Years before symptoms appear the faulty chemical called tau forms into tangles – eventually leading to memory loss and confusion,
Now experiments in mice show the spread is caused by factors within ageing grey matter – not by how long the protein has been expressed by neurons.
Identifying these could lead to the development of drugs that target them, say the US team.
It offers hope of better therapies for a host of neurodegenerative illnesses – ranging from dementia to Parkinson’s disease and multiple sclerosis.
Senior author Professor Bradley Hyman, a neuroscientist at Massachusetts General Hospital, said: “The fact that sporadic Alzheimer’s disease and other neurodegenerative disorders are age-related is evident – but the reasons why are unknown.
“Existing animal models, such as mice born with a mutation predisposing them to accumulate tau-containing tangles as they age, cannot distinguish between whether the age of the animal or the lifetime exposure of the brain to increased tau is responsible for the pathologic effects.”
So his team developed a technique to inject a gene via a harmless virus that induces expression of either deformed or normal human tau.
The virus also applies a fluorescent label to neurons that directly express tau – differentiating them from those where it has spread from adjacent cells.
This is believed to reflect how Alzheimer’s triggered by the accumulation of tau spreads through the brain.
Introducing the virus into the entorhinal cortex (EC) – the brain structure where Alzheimer’s often first appears – induced expression and spread of human tau in the lab rodents.
The researchers then used it to start expression in the EC of either the misfolded pathologic or the unmutated form of tau.

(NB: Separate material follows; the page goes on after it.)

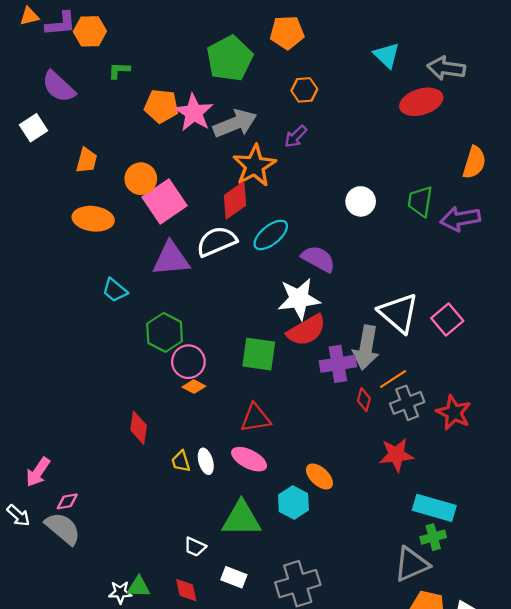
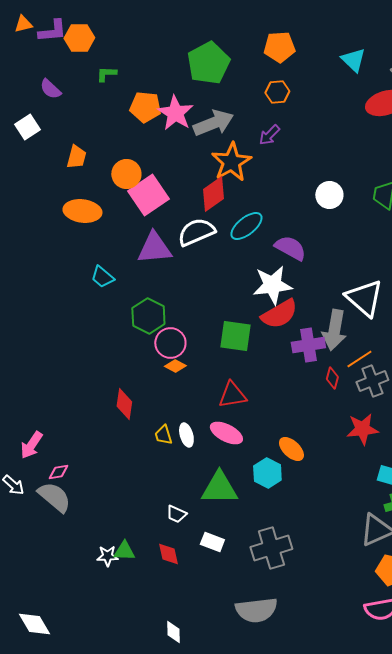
orange pentagon: (287, 32) -> (279, 47), moved
purple semicircle: (58, 87) -> (50, 89), size x0.7

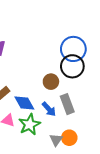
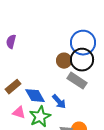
brown circle: (51, 82) -> (64, 61), moved
gray rectangle: (67, 104) -> (77, 81), moved, turned -36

They found the presence of the misfolded protein was not required for the spread of tau to adjacent cells.
But the spread was faster and more extensive when induced by misfolded tau.
They then compared the effects of inducing expression of the pathologic form of tau in the brains of young and aged mice
The rate of spread from the EC to adjacent regions was around twice as high in the older mice.
They also accumulated more misfolded tau than did younger animals.
However, the same effects were not seen when the virus was introduced into striatal neurons – which are rarely affected in Alzheimer’s.
Lead author Dr Susann Wegmann, who is now at the German Institute for Neurodegenerative Diseases, said: “Although age is the highest non-genetic risk factor for Alzheimer’s, until now it has not been tested whether age by itself can render the brain vulnerable to pathologic changes and spread of tau.
“Now we and others need to work on the question of what makes the ageing brain a better platform for tau spreading and what determines the vulnerabilities of certain brain regions.”
Prof Hyman said: “We hope learning more about how the physiology of the ageing brain contributes to the development of Alzheimer’s disease will lead to better preventive and therapeutic options for many neurodegenerative diseases.”